Your hands sweat. You check your email inbox.
Nothing.
You check your answer phone.
No new messages.
You check the area near your letter box (although you already checked it this morning).
Still nothing.
You might as well just check your email once more.
Nope.
Perhaps it went in the spam folder. (No.)
You tamper with the idea of sending a message, “Sorry to send this message, but just wanted to check if you received the submission of my new memoir “Travels with my Hamster…” .
You agonise about whether to send it…
You do, of course.
A few minutes go by. Nothing. Perhaps this message didn’t get through either. I mean HOW LONG does it take to read and respond to an email?
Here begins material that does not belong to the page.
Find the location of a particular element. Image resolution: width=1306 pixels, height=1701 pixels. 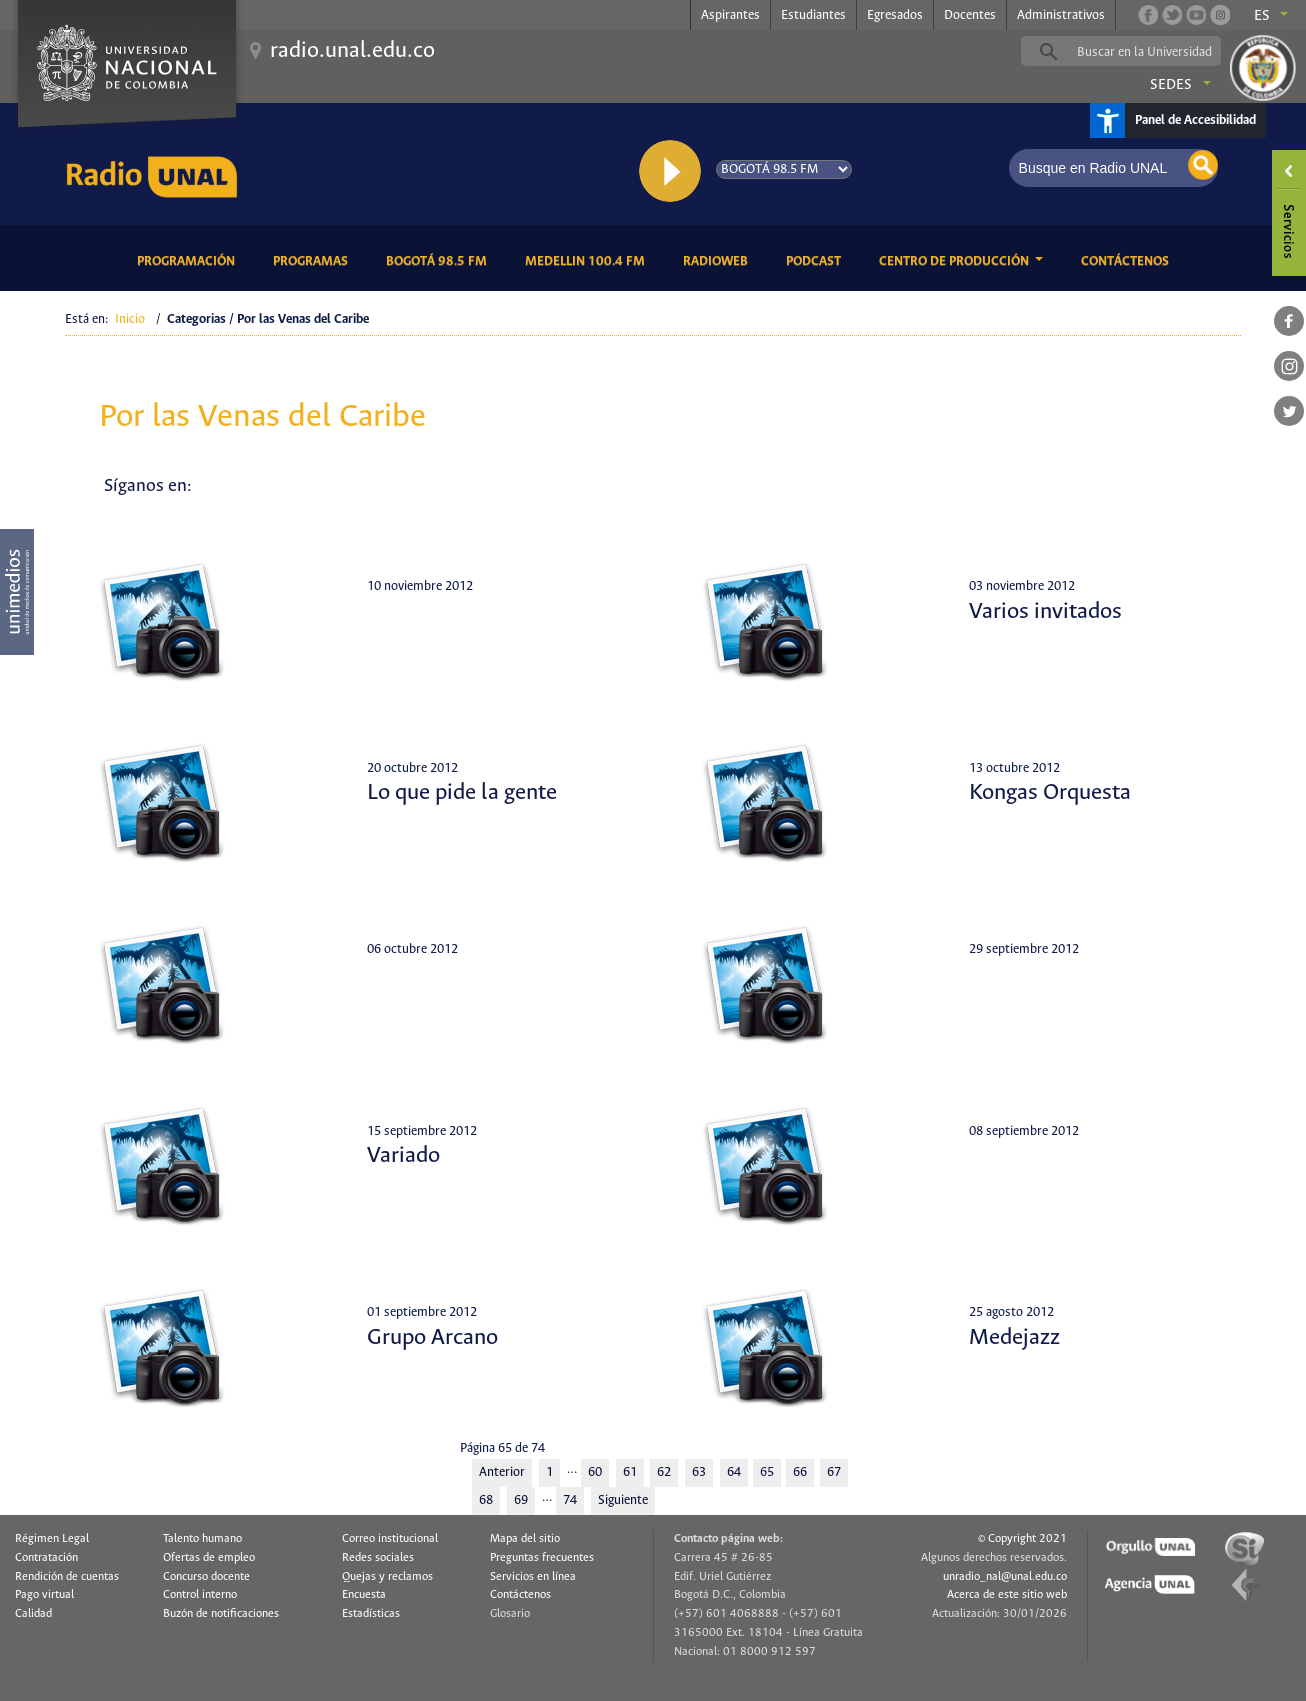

Stuff it! You don’t need them anyway. Who needs to be published? You’ll sit it out and go for accolades and glory after death, thank you very much. Yes. That’s it!
(You send another email).
Those of you Strictly readers who are unpublished or “aspiring” writers will recognise this as the torture known as the Submission Process.
It is impossible not to feel too forward and yet simultaneously pathetic and needy, slimy and disgusting – the worst sort of life-form to crawl out from under a stone – when you’re submitting your book to agents or publishers.
Your world reduces down to the size of an email inbox (empty). You become incredibly boring. People start moving away from you at parties.